# Required work
The records that follow are to be printed exactly, with no images.

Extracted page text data

================================

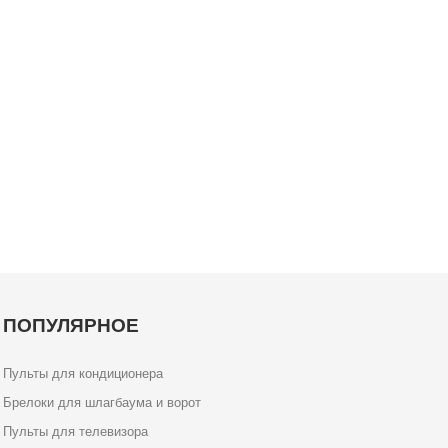
ПОПУЛЯРНОЕ
Пульты для кондиционера
Брелоки для шлагбаума и ворот
Пульты для телевизора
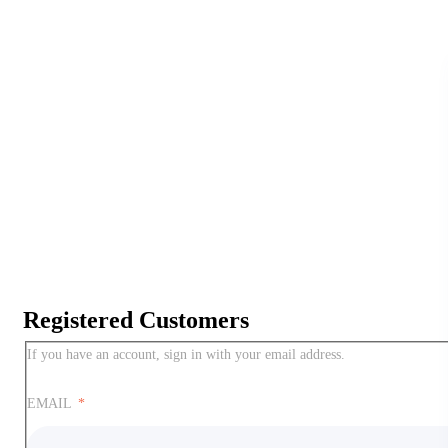
Registered Customers
If you have an account, sign in with your email address.
EMAIL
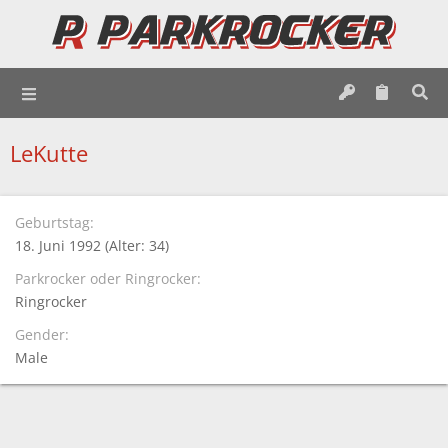
LeKutte
Geburtstag
18. Juni 1992 (Alter: 34)
Parkrocker oder Ringrocker
Ringrocker
Gender
Male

================================

# Task result
ПОПУЛЯРНОЕ
Пульты для кондиционера
Брелоки для шлагбаума и ворот
Пульты для телевизора
Registered Customers
If you have an account, sign in with your email address.
EMAIL
LeKutte
Geburtstag
18. Juni 1992 (Alter: 34)
Parkrocker oder Ringrocker
Ringrocker
Gender
Male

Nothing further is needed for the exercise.